I’ve heard the question, and not just in 2019: Is there an example more illustrative of traditional masculinity than a few dozen football teams engaging in a months-long series of combative physicality?
Absent broadswords and clanking armour, in a word, no. I’ll grant you that much.
And so here we are, crowding the end of a week which began with two minutes of hectoring male sensitivity training by a shaving company, a week during which literally billions of dollars are being bet on whether the grizzled warrior (Tom Brady) will slay the kid (Patrick Mahomes) and whether the grizzled veteran (Drew Brees) will slay the kid (Jared Goff), with their various supporting and villainous casts doing their bit in the mayhem pit of course.
Watch: Gillette under fire for new ad
“Harmful?” Appears the APA would reply “yes.” “Balderdash,” replies I.
Competitiveness is what drives many, perhaps most boys. At least it did when I was bridging adolescence and teenage years shouting my support for the self-declared “greatest of all time” (and he was) Muhammad Ali.
Yup, I cheered the bench-clearing dust-ups in the NHL featuring the likes of John Ferguson and Eddie Shack.
The issue of boy-tears has been raised by the APA’s “masculinity ideology.”
I didn’t cry when my dad died two weeks before my 13th birthday and not because I’d been instructed crying displays weakness. I distinctly though remember thinking I was about to grow up very quickly and had best direct my focus there, as well as toward supporting my mother.
Eventually a new country beckoned. New schools, new kids, new rules. There were fights with those who decided to test the new kid, but I also experienced support and friendship from other kids who just didn’t like the odds I was dealing with. Overall, a win for me.
Perhaps the APA would suggest my experiences and reactions to them are exactly what must be changed about the growing up experience for boys.
WATCH: American Psychological Association guidelines for men and boys
Segue to cliché: “Life is what happens to you while you’re making other plans.”
I’ve turned out to be a good guy and am comfortable in my own skin.

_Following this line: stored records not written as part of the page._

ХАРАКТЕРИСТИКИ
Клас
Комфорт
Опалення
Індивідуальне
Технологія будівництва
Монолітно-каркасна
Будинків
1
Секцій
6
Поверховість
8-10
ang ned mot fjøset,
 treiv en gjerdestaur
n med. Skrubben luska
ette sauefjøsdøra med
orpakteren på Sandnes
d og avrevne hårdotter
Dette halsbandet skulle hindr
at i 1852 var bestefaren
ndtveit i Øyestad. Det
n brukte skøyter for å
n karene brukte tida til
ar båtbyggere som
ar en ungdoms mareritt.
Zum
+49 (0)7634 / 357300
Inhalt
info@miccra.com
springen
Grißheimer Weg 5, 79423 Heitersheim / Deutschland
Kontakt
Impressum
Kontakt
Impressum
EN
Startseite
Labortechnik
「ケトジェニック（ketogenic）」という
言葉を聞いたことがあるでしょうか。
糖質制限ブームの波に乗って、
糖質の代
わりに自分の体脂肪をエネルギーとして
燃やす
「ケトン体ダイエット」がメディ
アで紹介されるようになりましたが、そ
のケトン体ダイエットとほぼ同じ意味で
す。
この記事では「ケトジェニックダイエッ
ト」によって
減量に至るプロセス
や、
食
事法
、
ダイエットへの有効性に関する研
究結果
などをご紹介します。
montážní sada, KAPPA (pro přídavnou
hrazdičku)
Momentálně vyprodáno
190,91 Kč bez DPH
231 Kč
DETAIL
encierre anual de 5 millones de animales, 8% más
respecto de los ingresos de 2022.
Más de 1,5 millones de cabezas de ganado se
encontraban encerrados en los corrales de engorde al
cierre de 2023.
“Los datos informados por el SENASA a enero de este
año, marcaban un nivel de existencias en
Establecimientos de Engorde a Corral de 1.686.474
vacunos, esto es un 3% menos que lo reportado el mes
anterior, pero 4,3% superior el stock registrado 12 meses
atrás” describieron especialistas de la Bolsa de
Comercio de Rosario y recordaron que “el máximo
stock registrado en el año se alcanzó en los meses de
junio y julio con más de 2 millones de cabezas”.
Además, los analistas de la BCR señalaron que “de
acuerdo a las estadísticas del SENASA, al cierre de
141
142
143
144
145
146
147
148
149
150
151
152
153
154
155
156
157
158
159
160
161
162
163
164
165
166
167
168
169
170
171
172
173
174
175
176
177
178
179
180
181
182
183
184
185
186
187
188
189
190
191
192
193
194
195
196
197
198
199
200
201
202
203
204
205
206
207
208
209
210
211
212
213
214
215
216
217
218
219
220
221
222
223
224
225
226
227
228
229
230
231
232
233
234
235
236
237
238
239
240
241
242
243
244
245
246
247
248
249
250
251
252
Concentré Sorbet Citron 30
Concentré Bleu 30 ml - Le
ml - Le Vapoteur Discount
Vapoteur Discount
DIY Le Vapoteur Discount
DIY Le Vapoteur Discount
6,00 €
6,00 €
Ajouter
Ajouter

Like my male friends I abhor the slugs who abuse women, children and animals. No forgiveness, whatever their backgrounds, life experiences and excuses may be.
My male friends, whose opinions I’ve canvassed this week, and I are looking forward to the gridiron competitions this weekend. We believe competition serves a valuable purpose and we do not support playing a game without keeping score, or having participation trophies for everyone.
Among us the perhaps most valued assessment of another man is simply “he’s a good guy.”